# Gpu upgrade querry.



## A_ashish_A (Apr 7, 2015)

Hello digitian brosI am running AMD Phenom llx4 960T with Asus GTX 660TI (TOP) 2GB. I wanna upgrade my gpu to atleast 970 possible. So plz suggest should i first upgrade my processer? Or upgrading only gpu with my current config will be ok? My bugdet is max 20k.

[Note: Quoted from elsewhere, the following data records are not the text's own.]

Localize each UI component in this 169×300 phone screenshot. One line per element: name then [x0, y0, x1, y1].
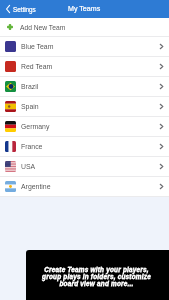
button[interactable]: Settings [0, 5, 40, 13]
staticText: Argentine [21, 183, 51, 191]
staticText: France [21, 143, 43, 151]
button[interactable]: Add New Team [0, 18, 169, 36]
button[interactable]: Red Team [0, 57, 169, 76]
staticText: Brazil [21, 83, 39, 91]
staticText: Red Team [21, 63, 53, 71]
button[interactable]: Blue Team [0, 37, 169, 56]
button[interactable]: USA [0, 157, 169, 176]
staticText: Germany [21, 123, 50, 131]
button[interactable]: Argentine [0, 177, 169, 196]
staticText: Blue Team [21, 43, 54, 51]
staticText: Spain [21, 103, 39, 111]
staticText: My Teams [68, 5, 101, 13]
button[interactable]: Create Teams with your players, group pl… [26, 250, 169, 300]
button[interactable]: France [0, 137, 169, 156]
button[interactable]: Brazil [0, 77, 169, 96]
staticText: USA [21, 163, 36, 171]
button[interactable]: Germany [0, 117, 169, 136]
staticText: Settings [13, 6, 36, 13]
button[interactable]: Spain [0, 97, 169, 116]
staticText: Add New Team [20, 24, 66, 31]
staticText: Create Teams with your players, group pl… [42, 266, 151, 287]
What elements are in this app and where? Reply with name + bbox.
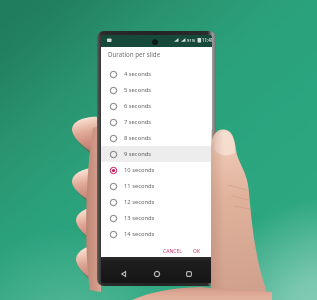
staticText: 91% (187, 38, 196, 44)
button[interactable]: 10 seconds (101, 162, 212, 178)
button[interactable]: 4 seconds (101, 66, 212, 82)
button[interactable]: 13 seconds (101, 210, 212, 226)
staticText: 7 seconds (124, 118, 152, 126)
staticText: 11 seconds (124, 182, 155, 190)
button[interactable]: Home (148, 265, 166, 283)
button[interactable]: 9 seconds (101, 146, 212, 162)
button[interactable]: 5 seconds (101, 82, 212, 98)
button[interactable]: CANCEL (161, 246, 184, 257)
staticText: 5 seconds (124, 86, 152, 94)
staticText: 11:49 (202, 37, 212, 43)
staticText: CANCEL (163, 248, 182, 255)
staticText: 6 seconds (124, 102, 152, 110)
staticText: 8 seconds (124, 134, 152, 142)
button[interactable]: Recents (180, 265, 198, 283)
button[interactable]: Back (115, 265, 133, 283)
button[interactable]: 8 seconds (101, 130, 212, 146)
button[interactable]: 6 seconds (101, 98, 212, 114)
staticText: Duration per slide (108, 50, 161, 58)
staticText: 13 seconds (124, 214, 155, 222)
button[interactable]: 12 seconds (101, 194, 212, 210)
staticText: 4 seconds (124, 70, 152, 78)
button[interactable]: 14 seconds (101, 226, 212, 242)
staticText: 14 seconds (124, 230, 155, 238)
button[interactable]: OK (191, 246, 203, 257)
button[interactable]: 11 seconds (101, 178, 212, 194)
staticText: 9 seconds (124, 150, 152, 158)
staticText: OK (193, 248, 201, 255)
staticText: 12 seconds (124, 198, 155, 206)
staticText: 10 seconds (124, 166, 155, 174)
button[interactable]: 7 seconds (101, 114, 212, 130)
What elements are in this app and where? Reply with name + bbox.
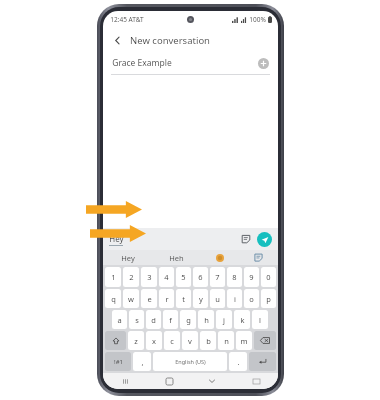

My config is as following...
Cpu- AMD phenom IIx4 960T
Mobo- Asus M5A88-M
Gpu- ASUS - GTX660 TI-DC2(TOP)-2GD5
Ram- Corsair XMS3 DDR3 8 GB 1333Mhz*
Psu- Seasonic S12II 620w


----------



## bssunilreddy (Apr 7, 2015)

Go with Zotac GTX 960 2GB -17000.


----------



## A_ashish_A (Apr 7, 2015)

- - - Updated - - -



bssunil said:


> Go with Zotac GTX 960 2GB -17000.


Won't it bottleneck my processer?


----------



## Nerevarine (Apr 7, 2015)

^ Yes, it should...Maybe 5-8% bottleneck... if it happens you can overclock it can you not ?


----------



## A_ashish_A (Apr 7, 2015)

bssunil said:


> Go with Zotac GTX 960 2GB -17000.





Nerevarine said:


> ^ Yes, it should...Maybe 5-8% bottleneck... if it happens you can overclock it can you not ?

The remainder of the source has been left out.